WORK INSTRUCTION: Between the line containing "Konflikte um den digitalen und ökologischen" and the line containing "of our popular" lies a run of lines; give that run again exactly, with both of those lines, and nothing else from the entries below.

**** PROVIDED RECORDS ****

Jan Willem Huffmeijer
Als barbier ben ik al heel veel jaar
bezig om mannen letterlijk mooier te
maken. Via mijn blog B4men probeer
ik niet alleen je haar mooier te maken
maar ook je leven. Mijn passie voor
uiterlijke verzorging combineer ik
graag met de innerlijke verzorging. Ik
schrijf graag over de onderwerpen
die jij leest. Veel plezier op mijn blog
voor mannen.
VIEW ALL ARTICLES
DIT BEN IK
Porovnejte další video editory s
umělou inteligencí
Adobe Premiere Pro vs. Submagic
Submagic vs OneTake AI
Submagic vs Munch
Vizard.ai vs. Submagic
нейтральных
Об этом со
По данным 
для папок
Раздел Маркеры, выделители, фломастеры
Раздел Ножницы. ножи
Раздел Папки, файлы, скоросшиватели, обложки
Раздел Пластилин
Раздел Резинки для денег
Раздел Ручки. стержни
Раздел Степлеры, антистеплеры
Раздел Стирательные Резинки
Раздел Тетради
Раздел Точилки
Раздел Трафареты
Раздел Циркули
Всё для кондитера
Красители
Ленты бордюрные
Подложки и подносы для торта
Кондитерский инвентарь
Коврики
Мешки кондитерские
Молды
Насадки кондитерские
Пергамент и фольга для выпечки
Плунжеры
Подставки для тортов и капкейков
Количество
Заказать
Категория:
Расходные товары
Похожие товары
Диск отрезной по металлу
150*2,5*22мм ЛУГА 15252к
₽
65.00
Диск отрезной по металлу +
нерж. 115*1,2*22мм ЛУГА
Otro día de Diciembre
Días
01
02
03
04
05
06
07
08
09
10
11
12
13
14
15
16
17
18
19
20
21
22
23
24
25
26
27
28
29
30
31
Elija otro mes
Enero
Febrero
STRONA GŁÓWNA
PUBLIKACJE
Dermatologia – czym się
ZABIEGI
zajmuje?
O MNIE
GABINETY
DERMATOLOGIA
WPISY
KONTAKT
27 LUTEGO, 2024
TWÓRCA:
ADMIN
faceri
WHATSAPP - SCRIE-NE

****
**** PROVIDED RECORDS ****

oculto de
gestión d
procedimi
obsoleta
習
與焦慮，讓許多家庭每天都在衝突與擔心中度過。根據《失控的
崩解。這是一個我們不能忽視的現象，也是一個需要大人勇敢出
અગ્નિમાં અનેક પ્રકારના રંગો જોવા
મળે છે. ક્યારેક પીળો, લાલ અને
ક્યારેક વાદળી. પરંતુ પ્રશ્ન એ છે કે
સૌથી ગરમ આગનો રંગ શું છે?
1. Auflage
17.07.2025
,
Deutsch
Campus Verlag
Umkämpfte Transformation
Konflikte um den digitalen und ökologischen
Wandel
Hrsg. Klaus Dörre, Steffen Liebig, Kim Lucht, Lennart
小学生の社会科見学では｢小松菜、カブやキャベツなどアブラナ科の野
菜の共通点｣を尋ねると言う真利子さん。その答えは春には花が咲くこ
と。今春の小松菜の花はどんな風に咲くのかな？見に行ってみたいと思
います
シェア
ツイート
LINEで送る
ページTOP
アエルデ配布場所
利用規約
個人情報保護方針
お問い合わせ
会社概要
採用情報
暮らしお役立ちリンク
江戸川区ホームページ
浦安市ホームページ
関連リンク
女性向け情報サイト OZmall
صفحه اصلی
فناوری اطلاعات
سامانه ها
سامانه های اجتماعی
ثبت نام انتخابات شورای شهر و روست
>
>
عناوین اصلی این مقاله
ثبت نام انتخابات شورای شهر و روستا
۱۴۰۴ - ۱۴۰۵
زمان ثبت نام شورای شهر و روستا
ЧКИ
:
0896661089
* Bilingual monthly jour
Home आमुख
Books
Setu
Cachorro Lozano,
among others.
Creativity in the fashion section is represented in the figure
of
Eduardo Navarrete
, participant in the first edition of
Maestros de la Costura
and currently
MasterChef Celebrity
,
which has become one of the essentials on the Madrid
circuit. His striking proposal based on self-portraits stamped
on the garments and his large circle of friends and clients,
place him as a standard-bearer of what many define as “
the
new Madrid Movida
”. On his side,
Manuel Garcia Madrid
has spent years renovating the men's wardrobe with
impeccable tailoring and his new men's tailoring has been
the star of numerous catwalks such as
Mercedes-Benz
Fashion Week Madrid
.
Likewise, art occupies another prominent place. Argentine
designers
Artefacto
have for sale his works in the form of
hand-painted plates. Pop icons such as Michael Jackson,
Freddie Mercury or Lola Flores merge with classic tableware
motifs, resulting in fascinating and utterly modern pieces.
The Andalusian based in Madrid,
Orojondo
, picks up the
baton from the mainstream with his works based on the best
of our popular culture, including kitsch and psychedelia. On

****

ANSWER SECTION:
Konflikte um den digitalen und ökologischen
Wandel
Hrsg. Klaus Dörre, Steffen Liebig, Kim Lucht, Lennart
小学生の社会科見学では｢小松菜、カブやキャベツなどアブラナ科の野
菜の共通点｣を尋ねると言う真利子さん。その答えは春には花が咲くこ
と。今春の小松菜の花はどんな風に咲くのかな？見に行ってみたいと思
います
シェア
ツイート
LINEで送る
ページTOP
アエルデ配布場所
利用規約
個人情報保護方針
お問い合わせ
会社概要
採用情報
暮らしお役立ちリンク
江戸川区ホームページ
浦安市ホームページ
関連リンク
女性向け情報サイト OZmall
صفحه اصلی
فناوری اطلاعات
سامانه ها
سامانه های اجتماعی
ثبت نام انتخابات شورای شهر و روست
>
>
عناوین اصلی این مقاله
ثبت نام انتخابات شورای شهر و روستا
۱۴۰۴ - ۱۴۰۵
زمان ثبت نام شورای شهر و روستا
ЧКИ
:
0896661089
* Bilingual monthly jour
Home आमुख
Books
Setu
Cachorro Lozano,
among others.
Creativity in the fashion section is represented in the figure
of
Eduardo Navarrete
, participant in the first edition of
Maestros de la Costura
and currently
MasterChef Celebrity
,
which has become one of the essentials on the Madrid
circuit. His striking proposal based on self-portraits stamped
on the garments and his large circle of friends and clients,
place him as a standard-bearer of what many define as “
the
new Madrid Movida
”. On his side,
Manuel Garcia Madrid
has spent years renovating the men's wardrobe with
impeccable tailoring and his new men's tailoring has been
the star of numerous catwalks such as
Mercedes-Benz
Fashion Week Madrid
.
Likewise, art occupies another prominent place. Argentine
designers
Artefacto
have for sale his works in the form of
hand-painted plates. Pop icons such as Michael Jackson,
Freddie Mercury or Lola Flores merge with classic tableware
motifs, resulting in fascinating and utterly modern pieces.
The Andalusian based in Madrid,
Orojondo
, picks up the
baton from the mainstream with his works based on the best
of our popular culture, including kitsch and psychedelia. On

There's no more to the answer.